• Input for this task:
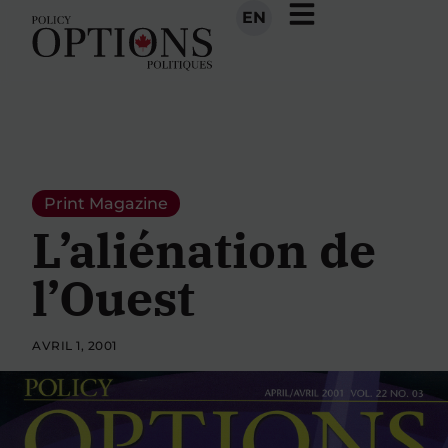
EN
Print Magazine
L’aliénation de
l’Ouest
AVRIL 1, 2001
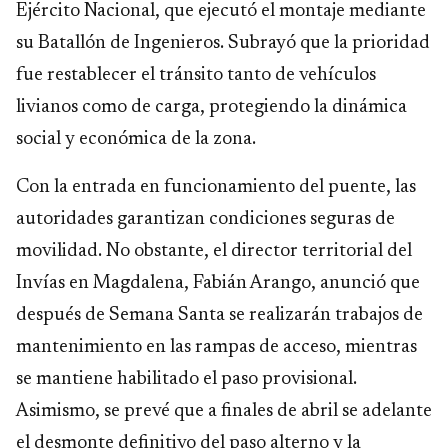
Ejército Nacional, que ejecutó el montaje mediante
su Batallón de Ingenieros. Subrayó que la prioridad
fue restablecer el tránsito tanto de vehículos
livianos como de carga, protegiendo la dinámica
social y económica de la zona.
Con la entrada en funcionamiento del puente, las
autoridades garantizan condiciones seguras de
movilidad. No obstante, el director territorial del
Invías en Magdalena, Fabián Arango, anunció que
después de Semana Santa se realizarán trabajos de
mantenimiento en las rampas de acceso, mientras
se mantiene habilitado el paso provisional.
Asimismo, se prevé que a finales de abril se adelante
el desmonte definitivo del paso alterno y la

• Exercise requirements: Lines with the word "paso": copy each one from the data above.

• Task result:
se mantiene habilitado el paso provisional.
el desmonte definitivo del paso alterno y la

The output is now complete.